• Provided records:
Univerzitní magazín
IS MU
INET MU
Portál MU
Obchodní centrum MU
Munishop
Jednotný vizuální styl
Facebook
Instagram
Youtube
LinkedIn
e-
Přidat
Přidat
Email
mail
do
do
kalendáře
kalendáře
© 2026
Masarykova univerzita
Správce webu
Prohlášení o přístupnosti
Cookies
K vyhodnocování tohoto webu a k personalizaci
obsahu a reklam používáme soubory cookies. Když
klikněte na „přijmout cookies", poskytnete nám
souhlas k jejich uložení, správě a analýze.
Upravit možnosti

* * *

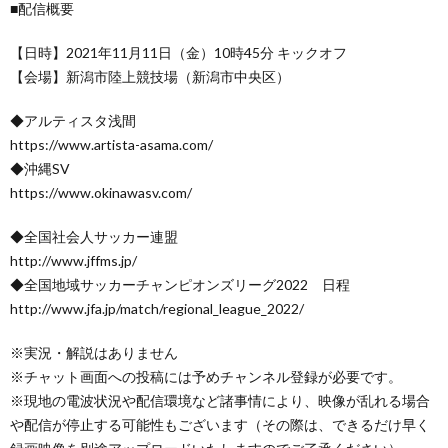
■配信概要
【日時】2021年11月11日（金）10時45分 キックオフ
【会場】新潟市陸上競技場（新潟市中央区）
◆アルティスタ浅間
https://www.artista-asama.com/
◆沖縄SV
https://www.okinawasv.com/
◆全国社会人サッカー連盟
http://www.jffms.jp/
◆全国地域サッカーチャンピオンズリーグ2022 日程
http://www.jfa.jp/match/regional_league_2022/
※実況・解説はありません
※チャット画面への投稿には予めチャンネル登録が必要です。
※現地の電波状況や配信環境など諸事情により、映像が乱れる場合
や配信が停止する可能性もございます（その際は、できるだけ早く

* * *

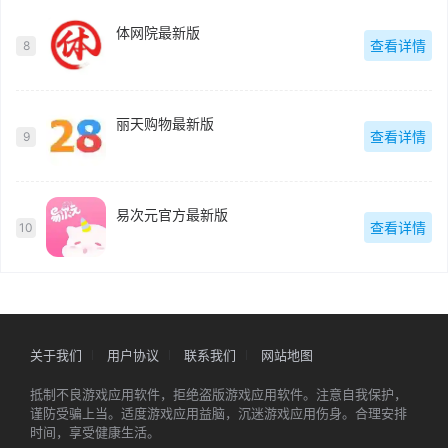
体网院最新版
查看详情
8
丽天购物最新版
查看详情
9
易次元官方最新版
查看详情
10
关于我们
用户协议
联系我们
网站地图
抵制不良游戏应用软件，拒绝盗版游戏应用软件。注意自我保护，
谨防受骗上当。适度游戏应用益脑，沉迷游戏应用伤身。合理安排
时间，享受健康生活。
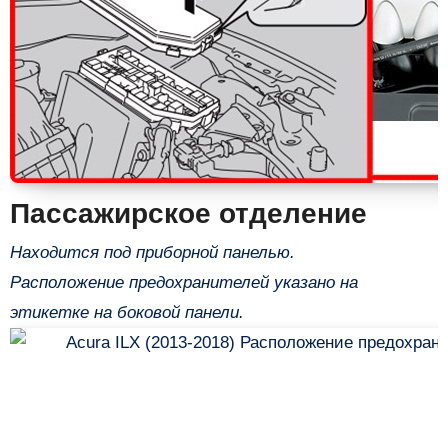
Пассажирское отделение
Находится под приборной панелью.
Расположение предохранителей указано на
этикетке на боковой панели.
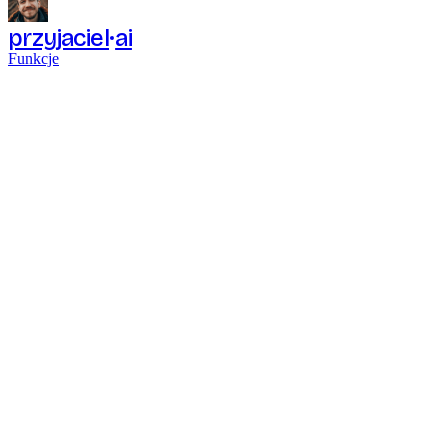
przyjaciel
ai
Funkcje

• What needs to be done: Give the number of lines in the data that contain "webu", with no other words.

• Result of the task: 2